The more I read of this article, with the inclusion of gifs and photos and the ha ha sriracha! tee-shirts, and focus on the personality of the editors, the more I started feeling like this project seems more like a social media start-up jokingly structured as an encyclopedia…
oh, ok yeah, that’s exactly what this will be. So the money will come from the consumers of your user data as you share, -ahem- “write articles” about “whatever interests you.”
Wikia and Quora have figured out the revenue model with limited conflicts. As long as contributions are open source, I don’t care about paid editors, sponsored content, and so on until money starts to dictate content. That’s where the corruption starts. Is that inevitable in a for-profit system? Possibly, but in the meantime, maybe these guys will solve one or two problems Wikipedia etc. have found intractable.

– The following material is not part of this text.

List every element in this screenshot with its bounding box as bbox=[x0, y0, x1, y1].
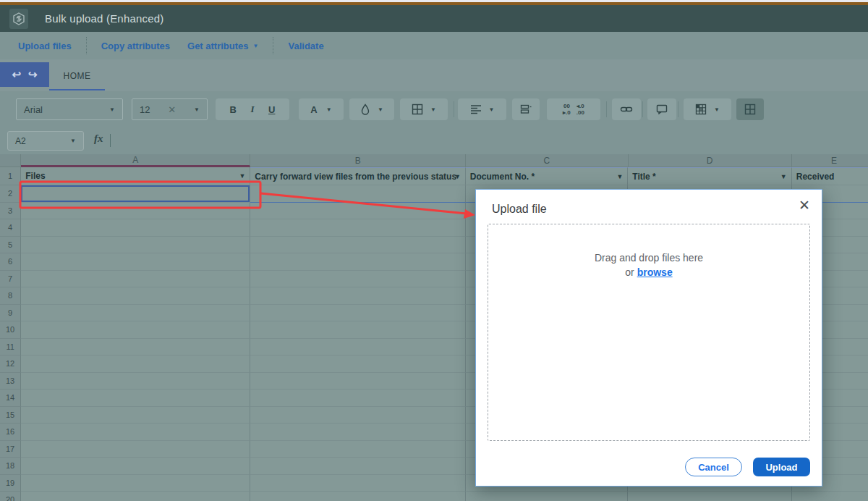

The social aspect for the site does strike me as suspect. I do appreciate incentivizing and making it compelling for more people to collaborate on providing content and information, but something about it makes me uncomfortable. I can’t quite put my finger on it.
If the site is for-profit they would be gathering data on users and popular trends and selling that info off, on top of potential paid content and ads? I’m guessing here.
Sam, our CEO, is the most talented person I’ve ever met - he is the next Zuck!!"
This is not a compliment.
Respectfully, this is a huge mistake.
You’re responding to a problem in process by splitting off and forming a new group, without discovering the solution to your process problem. Even if this split takes root and becomes as successful as Wikipedia (doubtful), you still have an underlying process issue that you cannot guarantee will not re-emerge.
Wikipedia ostensibly has, and is committed to, open and democratic mechanisms for reforming its policy (flawed though these mechanisms may be). Wouldn’t your efforts be better served by engaging these mechanisms and attempting to change the way Wikipedia operates (that is, actually solve your problem), rather than split off and trying from scratch?
This is not an unusual response to problems in open/democratic projects or political organizing generally (and this is a political problem), but in my opinion what you need to do is discover how to push through a reform, not give up.
Can Everipedia remake collaborative encyclopedias to be inclusive and enjoyable?
Unless they’ve solved human nature, maybe not.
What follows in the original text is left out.